====== Data provided
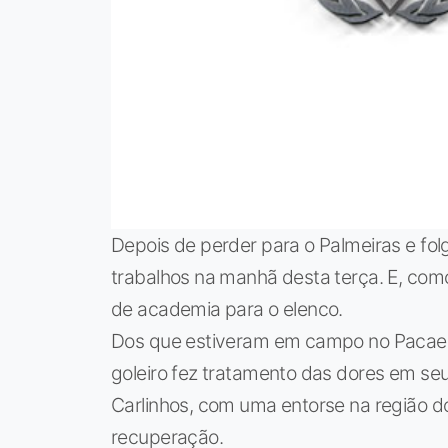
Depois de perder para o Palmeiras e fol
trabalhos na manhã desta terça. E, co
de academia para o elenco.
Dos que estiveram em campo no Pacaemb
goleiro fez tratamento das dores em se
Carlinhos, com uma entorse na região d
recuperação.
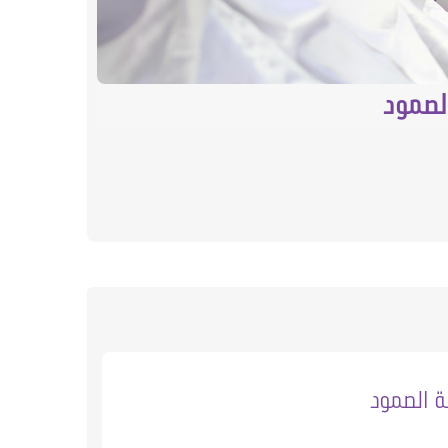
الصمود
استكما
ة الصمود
============
Task to carry out:
Where a line in the records above contains the string "para", copy that line.

Exercise output:
Depois de perder para o Palmeiras e fol
de academia para o elenco.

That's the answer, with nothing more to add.